How about storage until a check-in? I would love any sort of tips!
Note: I completed the training and downloaded the app, and had a neighbor walk me through it. So this is the last piece of the puzzle for me.
Cheers!


----------



## taxidermist (Sep 11, 2007)

I looked into the bounty on Yotes and after seeing the 1099 form, I said no way. I'd rather skin them out, tan them and sell them for three times as much as the bounty. 

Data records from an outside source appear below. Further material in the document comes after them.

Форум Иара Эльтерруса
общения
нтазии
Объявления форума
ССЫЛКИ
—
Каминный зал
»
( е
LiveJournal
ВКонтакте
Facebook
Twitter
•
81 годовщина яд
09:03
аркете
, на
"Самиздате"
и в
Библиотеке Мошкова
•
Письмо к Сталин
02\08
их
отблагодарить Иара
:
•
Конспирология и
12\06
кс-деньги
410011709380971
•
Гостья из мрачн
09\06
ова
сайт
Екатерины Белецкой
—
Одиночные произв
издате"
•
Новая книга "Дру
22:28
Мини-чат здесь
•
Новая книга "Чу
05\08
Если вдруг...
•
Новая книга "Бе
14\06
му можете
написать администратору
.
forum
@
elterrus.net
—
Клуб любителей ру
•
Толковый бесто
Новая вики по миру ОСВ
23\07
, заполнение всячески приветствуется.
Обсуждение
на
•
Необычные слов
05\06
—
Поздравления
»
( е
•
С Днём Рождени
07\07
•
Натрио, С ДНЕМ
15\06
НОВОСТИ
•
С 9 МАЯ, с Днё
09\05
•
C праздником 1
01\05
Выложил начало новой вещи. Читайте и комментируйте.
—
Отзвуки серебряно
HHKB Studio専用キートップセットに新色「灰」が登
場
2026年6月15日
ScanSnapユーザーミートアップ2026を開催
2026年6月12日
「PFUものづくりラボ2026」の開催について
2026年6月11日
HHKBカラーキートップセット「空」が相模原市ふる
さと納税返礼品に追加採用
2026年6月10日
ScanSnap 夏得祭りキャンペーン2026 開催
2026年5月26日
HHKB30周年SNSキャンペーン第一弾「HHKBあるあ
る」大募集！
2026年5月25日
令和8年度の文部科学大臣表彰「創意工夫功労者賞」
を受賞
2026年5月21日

If you have a good shoot and get a pile of dogs, make your appointment and take the entire animal in and ask them what they want you to do.


----------



## Critter (Mar 20, 2010)

Ya scalp them with both ears attached and then cut the lower jaw out.

At least that's all I did

Sent from my SM-J737V using Tapatalk


----------



## MrShane (Jul 21, 2019)

I cut head off then freeze.
Be sure to defrost a couple days before appt so jaw can be opened.


----------



## DreadedBowHunter (Sep 22, 2021)

Skin it keep the skull attached and put a stick in their mouth to pry it open so they can get access. However you can get $75 or more if you sell it yourself. State only give $50 no matter what the quality bit you gotta jump through hoops and wait forever for DWR schedule. If you sell yourself you can just skin it like normal and showcase the fluff for more money.


----------



## bthewilde (Feb 8, 2018)

DreadedBowHunter said:


> Skin it keep the skull attached and put a stick in their mouth to pry it open so they can get access. However you can get $75 or more if you sell it yourself. State only give $50 no matter what the quality bit you gotta jump through hoops and wait forever for DWR schedule. If you sell yourself you can just skin it like normal and showcase the fluff for more money.


I have never preserved something myself, or know of the market. If you'd like to share some info in a PM I would love to learn! 
Thanks.


----------